La France, isolée face à l'inertie allemande

Le gouvernement Lecornu II, sous la présidence d'Emmanuel Macron, accuse Berlin de manquer de volonté politique. « L'Allemagne privilégie ses intérêts industriels nationaux au détriment de la coopération européenne », déplore-t-on dans l'entourage du Premier ministre. Cette crise reflète les tensions plus larges au sein de l'UE, où certains États membres, comme la Hongrie, freinent les initiatives communes de défense.

Un échec qui profite aux États-Unis et à la Chine

Alors que l'Europe s'enlise dans des querelles internes, les États-Unis et la Chine renforcent leur avance technologique. Les retards du SCAF pourraient contraindre la France à se tourner vers des solutions américaines, comme le F-35, au détriment de son indépendance stratégique. « Ce serait une capitulation face aux lobbies industriels transatlantiques », dénonce Jean-Luc Mélenchon, qui appelle à un recentrage sur les partenariats avec des pays partageant les valeurs européennes, comme le Canada ou la Norvège.

La gauche exige un sursaut européen

Les partis de gauche, dont LFI et le PS, dénoncent un manque de vision politique.

« Le SCAF devait être un symbole de souveraineté européenne. Aujourd'hui, il n'est qu'un champ de ruines bureaucratiques »
, déclare un député écologiste. Ils réclament un audit indépendant et une relance du projet avec des règles claires, excluant toute ingérence des intérêts nationaux au détriment de l'intérêt collectif.

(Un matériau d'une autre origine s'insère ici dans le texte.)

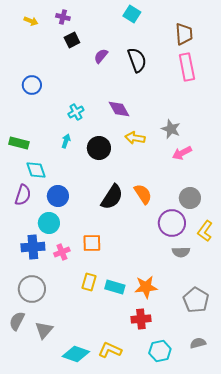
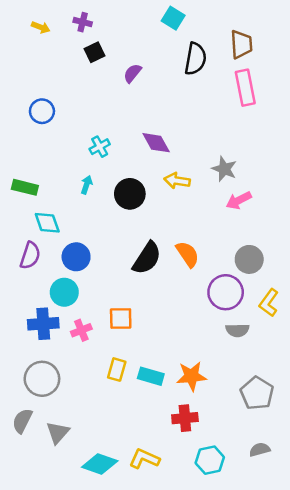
black semicircle: (137, 60) -> (195, 59), moved, turned 30

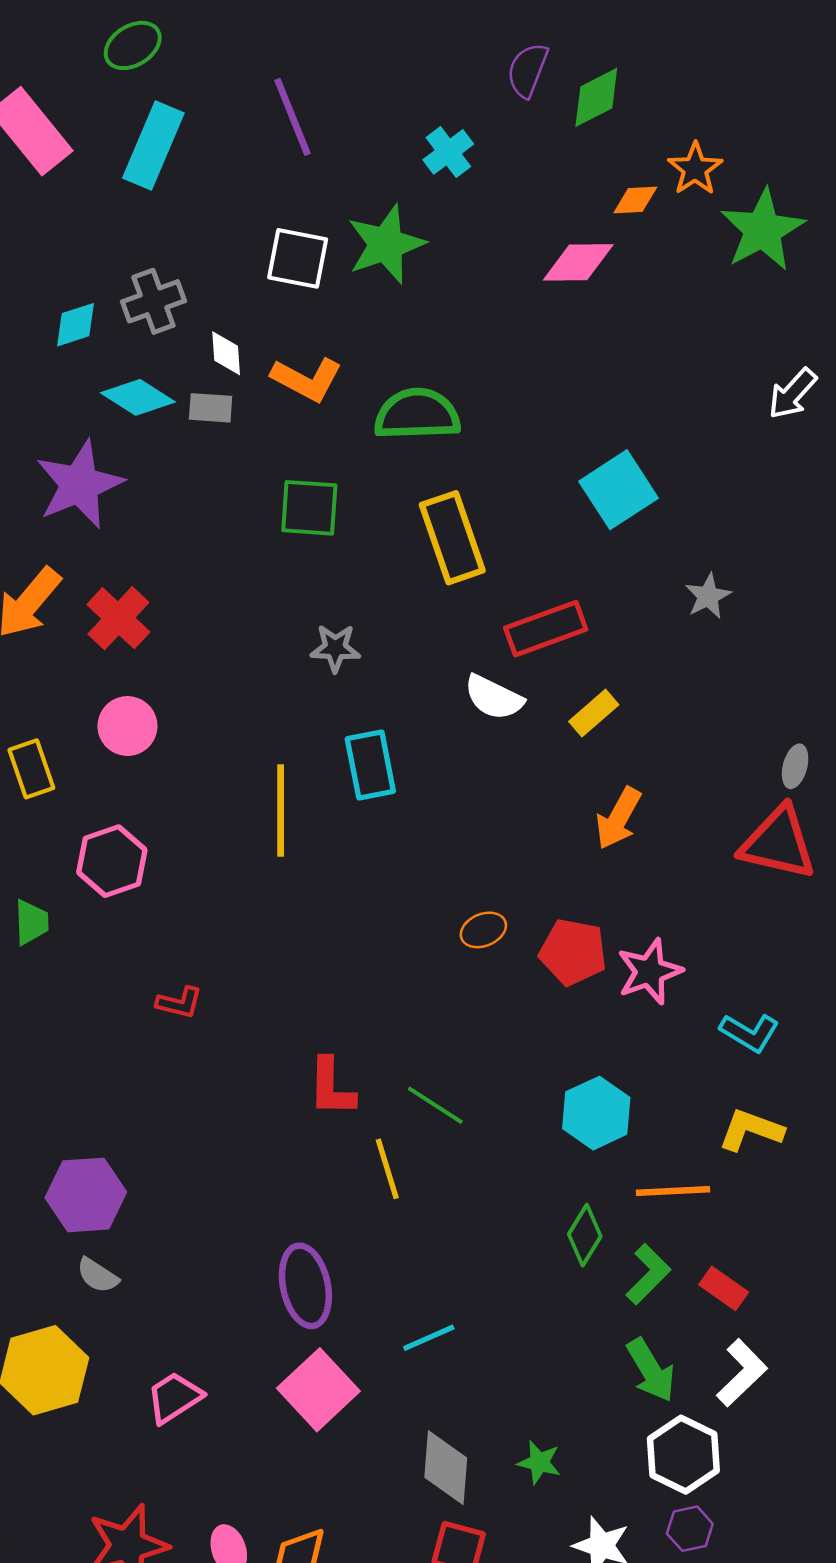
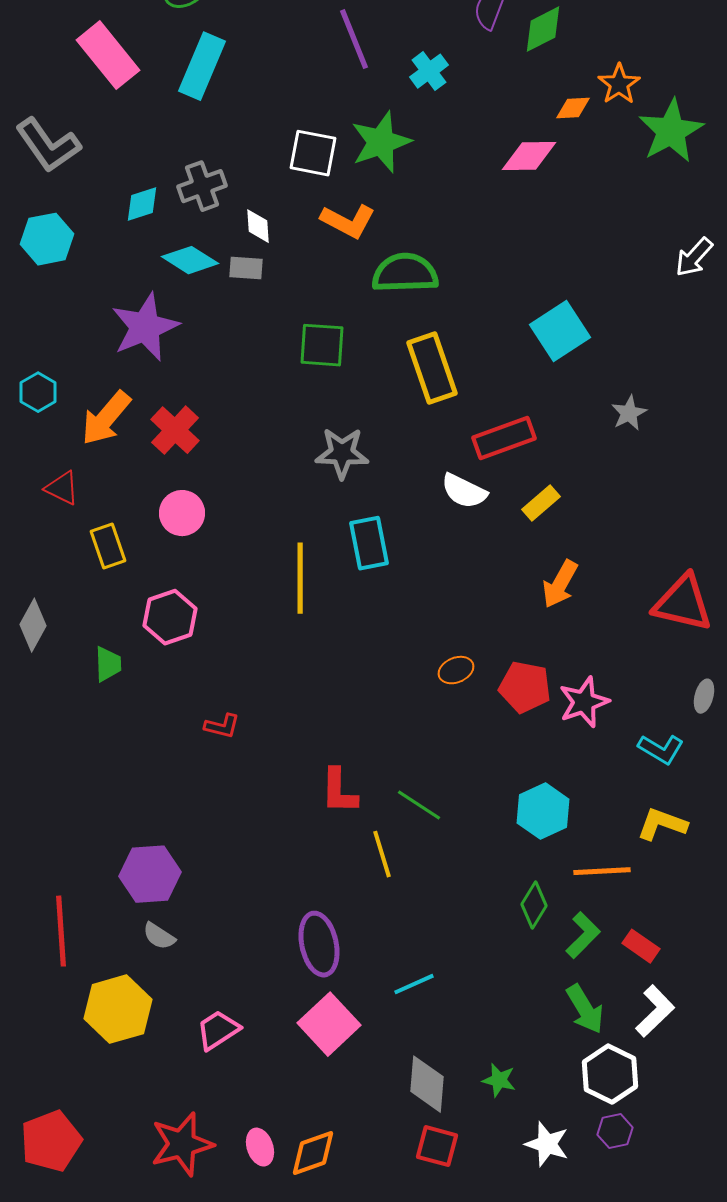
purple line: (292, 117) -> (354, 39), moved
orange L-shape: (307, 379) -> (348, 221), moved
gray star: (335, 648) -> (342, 453), size x1.4
gray ellipse: (795, 766) -> (704, 696), moved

L'Espagne, l'arbitre improbable

Madrid, entré dans le projet en 2019, pourrait jouer un rôle clé pour dénouer l'impasse. Mais les divergences entre les industriels espagnols (Indra) et leurs homologues français et allemands compliquent encore la donne. « Sans accord d'ici fin 2026, le SCAF sera mort », avertit un expert en défense.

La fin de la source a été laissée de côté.